TASK DETAILS → All records are to be restated word for word, with pictures excluded.

(RECORDS SHOWN Opens)

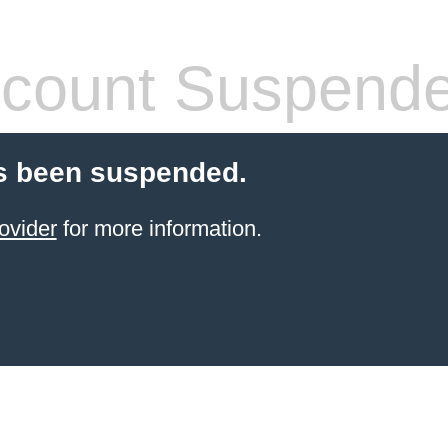
count Suspend
s been suspended.
ovider
for more information.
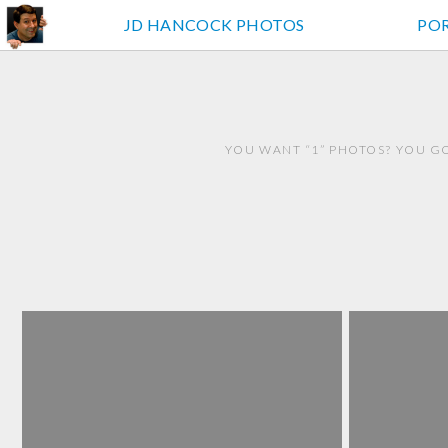
JD HANCOCK PHOTOS
PO
YOU WANT “1” PHOTOS? YOU GO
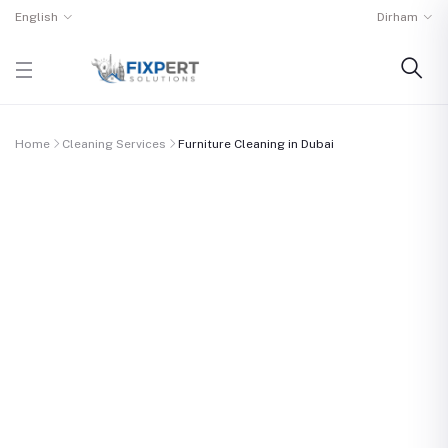
English
Dirham
Home
Cleaning Services
Furniture Cleaning in Dubai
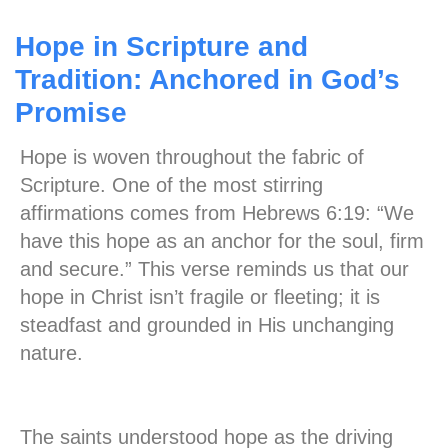
Hope in Scripture and
Tradition: Anchored in God’s
Promise
Hope is woven throughout the fabric of
Scripture. One of the most stirring
affirmations comes from Hebrews 6:19: “We
have this hope as an anchor for the soul, firm
and secure.” This verse reminds us that our
hope in Christ isn’t fragile or fleeting; it is
steadfast and grounded in His unchanging
nature.
The saints understood hope as the driving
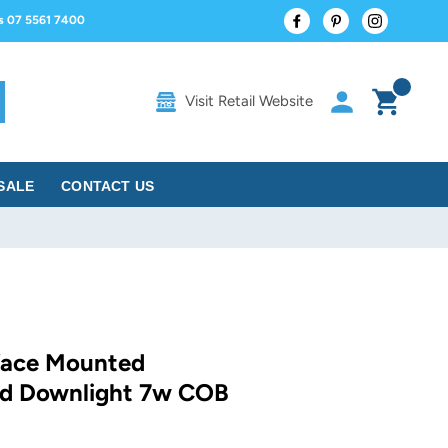
Facebook
Pinterest
Instagram
us 07 5561 7400
Log in
Cart
Visit Retail Website
rch
SALE
CONTACT US
face Mounted
nd Downlight 7w COB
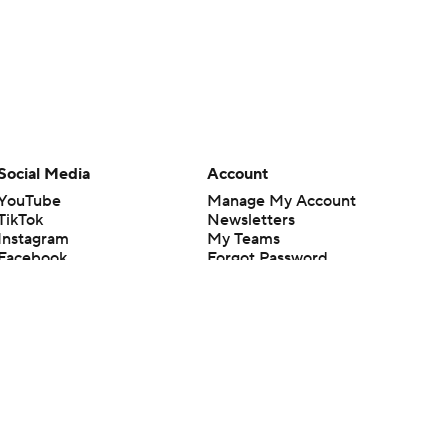
Social Media
Account
YouTube
Manage My Account
TikTok
Newsletters
Instagram
My Teams
Facebook
Forgot Password
X
Threads
Flipboard
en or the outcome of any game or event. Odds and lines subject to
 site.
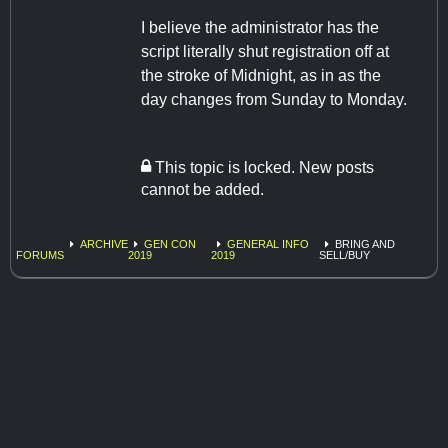
I believe the administrator has the
script literally shut registration off at
the stroke of Midnight, as in as the
day changes from Sunday to Monday.
This topic is locked. New posts
cannot be added.
ARCHIVE
GEN CON
GENERAL INFO
BRING AND
FORUMS
2019
2019
SELL/BUY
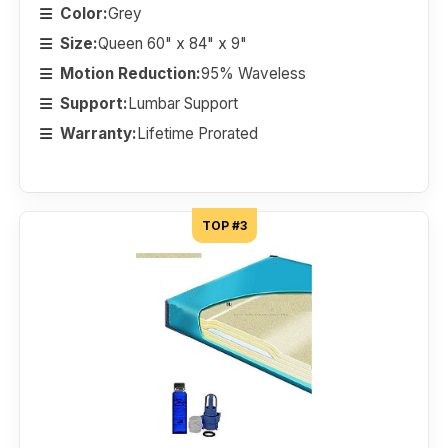
Color:
Grey
Size:
Queen 60" x 84" x 9"
Motion Reduction:
95% Waveless
Support:
Lumbar Support
Warranty:
Lifetime Prorated
TOP #3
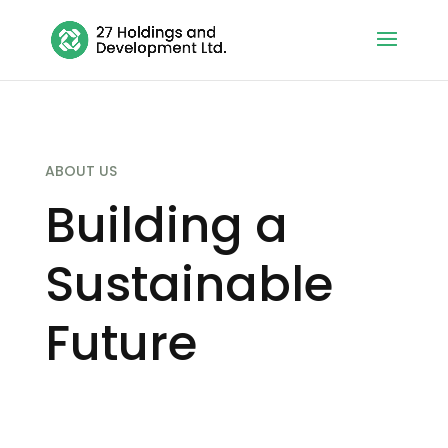
ABOUT US
Building a
Sustainable
Future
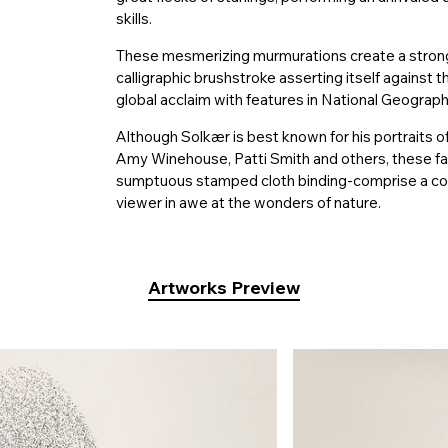
skills.
These mesmerizing murmurations create a strong v
calligraphic brushstroke asserting itself against t
global acclaim with features in National Geograp
Although Solkær is best known for his portraits of
Amy Winehouse, Patti Smith and others, these f
sumptuous stamped cloth binding-comprise a comp
viewer in awe at the wonders of nature.
Artworks Preview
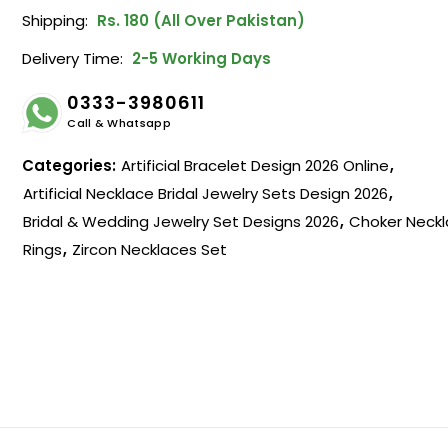
Shipping:
Rs. 180 (All Over Pakistan)
Delivery Time:
2-5 Working Days
0333-3980611
Call & Whatsapp
Categories:
Artificial Bracelet Design 2026 Online
,
Artificial Necklace Bridal Jewelry Sets Design 2026
,
Bridal & Wedding Jewelry Set Designs 2026
,
Choker Neckl
Rings
,
Zircon Necklaces Set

(RECORDS SHOWN Closes)

RESULT BELOW →
count Suspend
s been suspended.
ovider
for more information.
JD HANCOCK PHOTOS
PO
YOU WANT “1” PHOTOS? YOU GO
English
Dirham
Home
Cleaning Services
Furniture Cleaning in Dubai
Hope in Scripture and
Tradition: Anchored in God’s
Promise
Hope is woven throughout the fabric of
Scripture. One of the most stirring
affirmations comes from Hebrews 6:19: “We
have this hope as an anchor for the soul, firm
and secure.” This verse reminds us that our
hope in Christ isn’t fragile or fleeting; it is
steadfast and grounded in His unchanging
nature.
The saints understood hope as the driving
Facebook
Pinterest
Instagram
us 07 5561 7400
Log in
Cart
Visit Retail Website
rch
SALE
CONTACT US
face Mounted
nd Downlight 7w COB
Social Media
Account
YouTube
Manage My Account
TikTok
Newsletters
Instagram
My Teams
Facebook
Forgot Password
X
Threads
Flipboard
en or the outcome of any game or event. Odds and lines subject to
 site.
I believe the administrator has the
script literally shut registration off at
the stroke of Midnight, as in as the
day changes from Sunday to Monday.
This topic is locked. New posts
cannot be added.
ARCHIVE
GEN CON
GENERAL INFO
BRING AND
FORUMS
2019
2019
SELL/BUY
Color:
Grey
Size:
Queen 60" x 84" x 9"
Motion Reduction:
95% Waveless
Support:
Lumbar Support
Warranty:
Lifetime Prorated
TOP #3
ABOUT US
Building a
Sustainable
Future
skills.
These mesmerizing murmurations create a strong v
calligraphic brushstroke asserting itself against t
global acclaim with features in National Geograp
Although Solkær is best known for his portraits of
Amy Winehouse, Patti Smith and others, these f
sumptuous stamped cloth binding-comprise a comp
viewer in awe at the wonders of nature.
Artworks Preview
Shipping:
Rs. 180 (All Over Pakistan)
Delivery Time:
2-5 Working Days
0333-3980611
Call & Whatsapp
Categories:
Artificial Bracelet Design 2026 Online
,
Artificial Necklace Bridal Jewelry Sets Design 2026
,
Bridal & Wedding Jewelry Set Designs 2026
,
Choker Neckl
Rings
,
Zircon Necklaces Set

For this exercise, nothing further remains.